The binding ability of ITPKB and Trim25 decreased after TMZ treatment in T98G and U118 cells (Fig. 4e). Furthermore, V5-tagged Trim25 was detected in immunoprecipitation assays using anti-Flag magnetic beads from cells expressing Flag-ITPKB, and treatment with TMZ reduced the interaction between Trim25 and ITPKB (Fig. 4f). Further confirmation of the close interaction between Trim25 and ITPKB was obtained by proximity ligation assay (PLA), revealing more dots representing the interaction between Trim25 and ITPKB in TMZ-sensitive cells than in resistant cells (Fig. 4g–h). To identify the region(s) of ITPKB that mediates its interaction with Trim25, we constructed a series of Flag-tagged ITPKB truncation mutants. Co-IP analysis showed that the ITPKB kinase domain was sufficient and necessary for its binding to Trim25 (Fig. 4i–j). Overall, these results suggest that Trim25 interacts with ITPKB in cells, and this interaction is related to the cellular response to TMZ.

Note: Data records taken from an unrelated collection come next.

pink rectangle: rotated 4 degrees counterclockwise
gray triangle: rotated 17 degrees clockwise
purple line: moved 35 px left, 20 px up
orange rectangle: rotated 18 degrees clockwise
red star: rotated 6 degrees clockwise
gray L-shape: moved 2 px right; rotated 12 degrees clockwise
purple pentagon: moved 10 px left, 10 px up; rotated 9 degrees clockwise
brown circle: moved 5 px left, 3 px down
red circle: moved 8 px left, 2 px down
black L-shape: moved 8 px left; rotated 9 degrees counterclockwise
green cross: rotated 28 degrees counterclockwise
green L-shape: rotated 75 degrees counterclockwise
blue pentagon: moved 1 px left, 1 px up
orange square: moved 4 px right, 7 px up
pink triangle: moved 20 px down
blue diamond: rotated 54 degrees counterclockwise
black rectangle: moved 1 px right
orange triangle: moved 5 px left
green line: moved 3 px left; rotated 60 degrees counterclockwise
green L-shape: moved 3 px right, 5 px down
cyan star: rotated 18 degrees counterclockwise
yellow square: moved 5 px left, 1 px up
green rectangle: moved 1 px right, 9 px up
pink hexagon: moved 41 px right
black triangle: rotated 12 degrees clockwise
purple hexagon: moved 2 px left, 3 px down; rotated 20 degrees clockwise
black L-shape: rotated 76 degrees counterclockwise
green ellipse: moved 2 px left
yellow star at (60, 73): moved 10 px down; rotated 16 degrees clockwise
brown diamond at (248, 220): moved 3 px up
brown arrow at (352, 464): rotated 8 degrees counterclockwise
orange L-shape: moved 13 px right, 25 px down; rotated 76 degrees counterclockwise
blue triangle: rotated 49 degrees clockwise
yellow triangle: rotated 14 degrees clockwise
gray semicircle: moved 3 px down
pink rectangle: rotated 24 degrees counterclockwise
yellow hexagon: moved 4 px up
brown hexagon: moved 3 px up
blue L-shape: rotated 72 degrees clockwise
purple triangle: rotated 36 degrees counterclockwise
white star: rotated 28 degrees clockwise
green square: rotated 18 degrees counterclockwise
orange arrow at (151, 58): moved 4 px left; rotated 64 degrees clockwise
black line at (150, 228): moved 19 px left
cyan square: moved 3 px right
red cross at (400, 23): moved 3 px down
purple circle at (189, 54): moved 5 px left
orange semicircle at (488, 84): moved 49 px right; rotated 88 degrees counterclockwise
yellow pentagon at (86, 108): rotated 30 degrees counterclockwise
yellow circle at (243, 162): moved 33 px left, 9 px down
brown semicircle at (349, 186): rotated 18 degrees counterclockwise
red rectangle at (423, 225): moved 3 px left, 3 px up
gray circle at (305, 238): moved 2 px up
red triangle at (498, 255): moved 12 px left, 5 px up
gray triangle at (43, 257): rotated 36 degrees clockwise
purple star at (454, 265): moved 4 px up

Trim25 mediates K48-linked ubiquitination of ITPKB at K793 and K818 sites
To explore the biological significance of the interaction between Trim25 and ITPKB in glioma cells, we further examined cellular responses upon loss or gain of Trim25 function. In T98G-R and U118-R cells, the knockdown of Trim25 by two different siRNAs increased the level of ITPKB (Fig. 5a). At the same time, Trim25 overexpression reduced the ITPKB protein level (Fig. 5b). The decreased ITPKB level after Trim25 overexpression was reversed by adding MG132, a proteasome inhibitor, indicating that Trim25 reduces ITPKB stability through the proteasome pathway (Fig. 5c and Supplementary Fig. 5a). We performed cycloheximide (CHX) chase assays to determine the protein stability of ITPKB. We found that Trim25 knockdown increased the half-life of the ITPKB protein in both T98G-R and U118-R cells (Fig. 5d, e and Supplementary Fig. 5b, c). In contrast, ITPKB stability was significantly attenuated in glioma cells with Trim25 overexpression (Fig. 5f, g and Supplementary Fig. 5d, e).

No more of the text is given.